The Volvo Ocean Race starts on Sunday 22 October in Alicante, Spain, with the fleet heading for Lisbon and then Cape Town.
In Cape Town the race village opens on Friday 24 November, with the fleet ETA being Monday 27 November. The start of leg to Melbourne is on Sunday 10 December.
This race, unlike previous editions of this round-the-world epic, is that crews can mixed, with all-men crew being penalised by a lower number of crew on board.
This change is designed to add flexibility for teams, and create a clearer pathway for female sailors to take part in the race. The new rules mean that skippers have the option to change the line up of their crew on a leg-by-leg basis.
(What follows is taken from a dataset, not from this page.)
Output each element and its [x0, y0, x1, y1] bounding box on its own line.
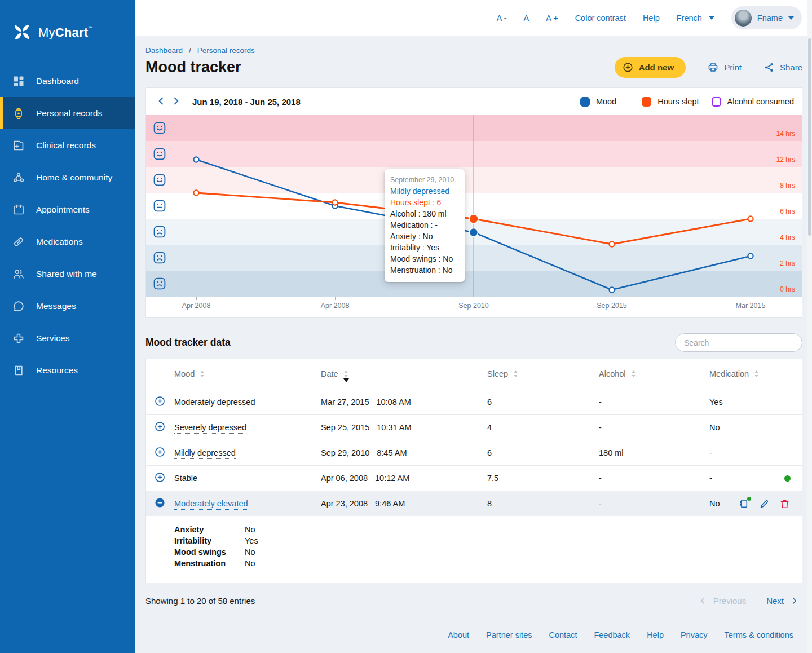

With the return to more Southern Ocean racing meaning that teams are likely to face gruelling conditions for longer, skippers can take up to three extra sailors members by opting for a mixed crew – and that will have huge implications in terms of life on board, such as the watch system, and general duties.
The number of sailors allowed in an all-male crew has been reduced from eight to seven, but a team may take up to two female sailors, to make a total of nine.
Skippers can take 10 sailors if the team consists of an even male/female split, and an all-female team may take 11 crew members.
The skipper can nominate a different crew combination per leg of the race.
In addition to the mixed crew ruling, each team must have at least two crew members under the age of 30 (on 1 July 2018).
Each team is also assigned an Onboard Reporter (OBR). The OBR is not part of the racing crew and is only onboard to ‘report’ on the race, sending back videos, photos and text on a daily basis providing a unique inside view as the competition unfolds.